On a few occasions, the world has been privy to my ‘menstrual madness.’ Once, I was travelling from Lagos to Benin, the bus constantly had to stop for me to throw up, the other passengers were quite irritated, and did not hide it. But I was in too much pain to care. I must have displayed in other ways like I did on another trip from Benin to Warri, but I cannot remember much of it.
The aforementioned trip from Benin to Warri was the worst, and one that I will never forget. My uterus was raving mad on this trip. I was on a 30-seater Toyota coaster bus and all other 29 passengers knew that day, there was a young girl on her period on that bus. Boy, did I groan and cry! I slid from my seat onto the floor of the bus wriggling in pain. The elderly woman sitting beside me saw my eyes roll into my head and screamed; she thought I was dying. (She thought right.) She began to pray in Urhobo.

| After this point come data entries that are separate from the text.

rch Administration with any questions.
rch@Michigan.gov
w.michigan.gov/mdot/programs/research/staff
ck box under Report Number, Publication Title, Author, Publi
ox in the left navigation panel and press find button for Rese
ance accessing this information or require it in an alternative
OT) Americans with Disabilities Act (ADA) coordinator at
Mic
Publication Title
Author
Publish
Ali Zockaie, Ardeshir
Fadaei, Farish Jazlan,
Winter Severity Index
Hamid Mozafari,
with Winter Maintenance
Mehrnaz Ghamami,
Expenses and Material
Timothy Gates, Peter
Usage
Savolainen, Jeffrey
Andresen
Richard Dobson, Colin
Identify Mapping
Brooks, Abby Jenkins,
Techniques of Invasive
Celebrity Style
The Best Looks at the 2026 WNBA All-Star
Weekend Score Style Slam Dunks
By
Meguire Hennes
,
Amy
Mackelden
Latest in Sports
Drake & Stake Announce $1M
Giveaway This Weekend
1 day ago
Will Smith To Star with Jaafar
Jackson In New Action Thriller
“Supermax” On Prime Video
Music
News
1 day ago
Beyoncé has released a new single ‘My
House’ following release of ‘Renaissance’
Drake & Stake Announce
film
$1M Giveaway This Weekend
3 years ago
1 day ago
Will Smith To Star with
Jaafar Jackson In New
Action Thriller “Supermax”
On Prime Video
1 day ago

At some point, the bus had to park by the side of the road. Passengers who had panadol/paracetamol shoved them down my throat. Another person gave me a near palmful of mustard seed to chew and swallow. Others were fanning me and chanting “amen” to the elderly woman’s prayer. Something must have worked because the pain eased off after a while and we continued the journey. I sat lazily on my seat, exhausted from the pain and the drama, my head on the elderly woman’s laps. She did not stop praying till I got to my stop where a friend was already waiting. He literally carried me like a baby to the car; I was too weak to walk.
Another time, I could not complete an exam. I had managed to sit through half of it with the painkillers I had taken earlier but they wore off and dysmenorrhea shot through my entire being. I started palpitating and sweating profusely, struggling to keep down whatever it was that was creeping up my throat; I got up, submitted my paper and left. And on few occasions, I have been brought home from work.

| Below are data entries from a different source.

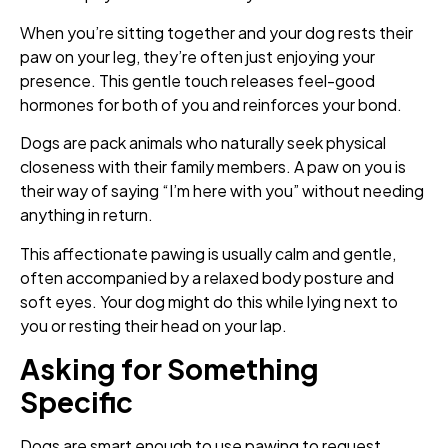
When you’re sitting together and your dog rests their
paw on your leg, they’re often just enjoying your
presence. This gentle touch releases feel-good
hormones for both of you and reinforces your bond.
Dogs are pack animals who naturally seek physical
closeness with their family members. A paw on you is
their way of saying “I’m here with you” without needing
anything in return.
This affectionate pawing is usually calm and gentle,
often accompanied by a relaxed body posture and
soft eyes. Your dog might do this while lying next to
you or resting their head on your lap.
Asking for Something
Specific
Dogs are smart enough to use pawing to request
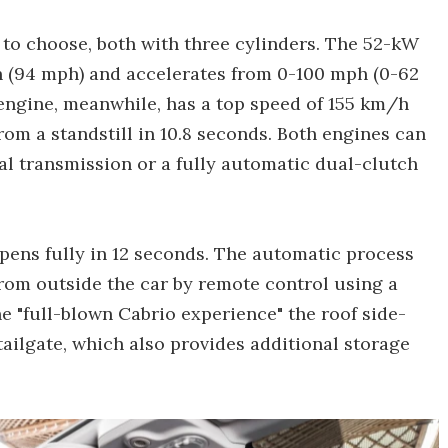
to choose, both with three cylinders. The 52-kW
/h (94 mph) and accelerates from 0-100 mph (0-62
engine, meanwhile, has a top speed of 155 km/h
om a standstill in 10.8 seconds. Both engines can
al transmission or a fully automatic dual-clutch
opens fully in 12 seconds. The automatic process
from outside the car by remote control using a
he "full-blown Cabrio experience" the roof side-
tailgate, which also provides additional storage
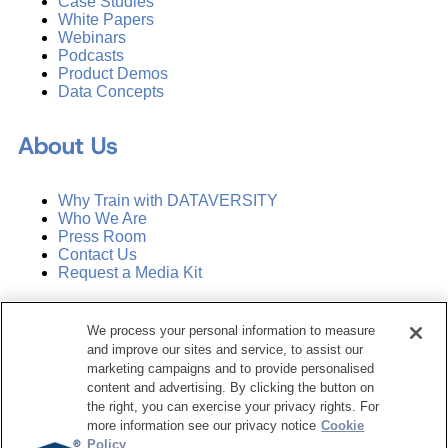
Case Studies
White Papers
Webinars
Podcasts
Product Demos
Data Concepts
About Us
Why Train with DATAVERSITY
Who We Are
Press Room
Contact Us
Request a Media Kit
Subscribe
We process your personal information to measure
Manage Email Preferences
and improve our sites and service, to assist our
marketing campaigns and to provide personalised
©
2026
Dataversity. All Rights Reserved.
content and advertising. By clicking the button on
the right, you can exercise your privacy rights. For
Terms of Service
more information see our privacy notice
Cookie
Privacy Policy
Policy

Why am I sharing this? Well, because I’m bleeding at the moment. And I have downed a good number of painkillers to keep me propped up on my bed and able to function. But more importantly, because a lot of people are completely oblivious to the ‘kind of pain’ (some) women go through when menstruating. And so they wave it off ever so carelessly when it comes up, men and women alike. Research has proven that menstrual pain can be as bad as a heart attack yet not enough attention is being paid to it.

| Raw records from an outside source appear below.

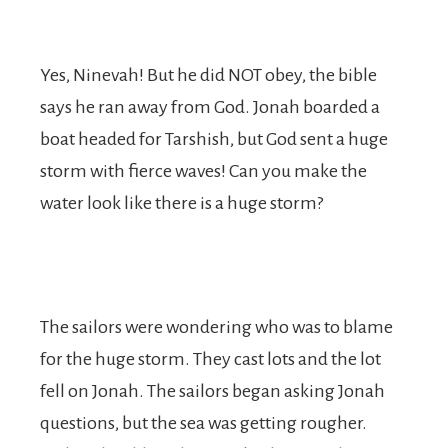
Yes, Ninevah! But he did NOT obey, the bible
says he ran away from God. Jonah boarded a
boat headed for Tarshish, but God sent a huge
storm with fierce waves! Can you make the
water look like there is a huge storm?
The sailors were wondering who was to blame
for the huge storm. They cast lots and the lot
fell on Jonah. The sailors began asking Jonah
questions, but the sea was getting rougher.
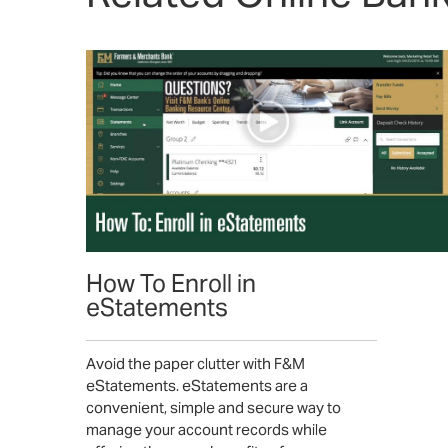
How To Enroll in
eStatements
Avoid the paper clutter with F&M
eStatements. eStatements are a
convenient, simple and secure way to
manage your account records while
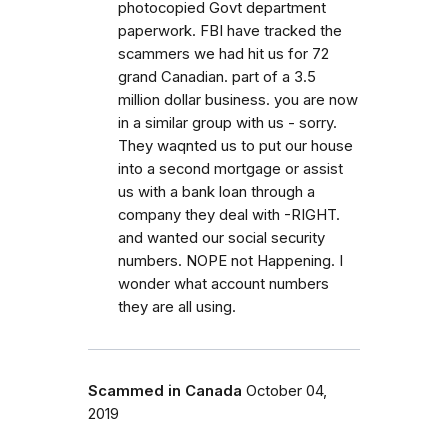
photocopied Govt department
paperwork. FBI have tracked the
scammers we had hit us for 72
grand Canadian. part of a 3.5
million dollar business. you are now
in a similar group with us - sorry.
They waqnted us to put our house
into a second mortgage or assist
us with a bank loan through a
company they deal with -RIGHT.
and wanted our social security
numbers. NOPE not Happening. I
wonder what account numbers
they are all using.
Scammed in Canada
October 04,
2019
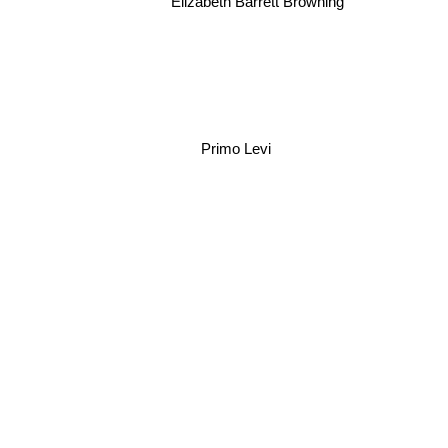
Elizabeth Barrett Browning
Kate Chopin
Primo Levi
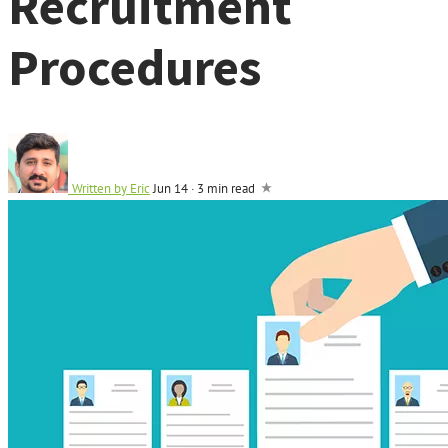
Recruitment
Procedures
Written by
Eric
Jun 14
·
3 min read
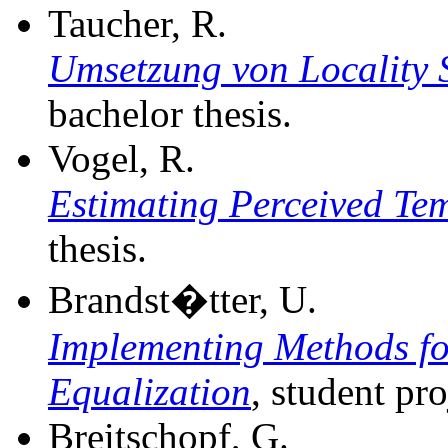
Taucher, R.
Umsetzung von Locality S
bachelor thesis.
Vogel, R.
Estimating Perceived Te
thesis.
Brandst�tter, U.
Implementing Methods f
Equalization
, student pro
Breitschopf, G.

Not too long ago, I was told to “act professional …” WTF does that mean! My uterus doesn’t understand that. I was so upset that this person who clearly had never experienced the kind of pain I was experiencing at the time would say that. I wanted to yell at her, “You don’t f*cking know how I feel! I should not be here right now! I only managed to show up!” But I kept my cool berating myself for showing up at all.
Henceforth, no one is going to flippantly dismiss my pain. I did not ask for this. I do not enjoy being bedridden and dysfunctional. It just happens to be the way things are. I do not want your sympathy; it will not ease the pain. But show some damn respect is all I ask.
These days, I know how to manage it better; I pop a double dose of painkillers every four hours. Drug abuse? Maybe. But it’s the only way I get by. It’s the only thing that keeps me sane. It’s the only way I know to appease my raging bleeding uterus.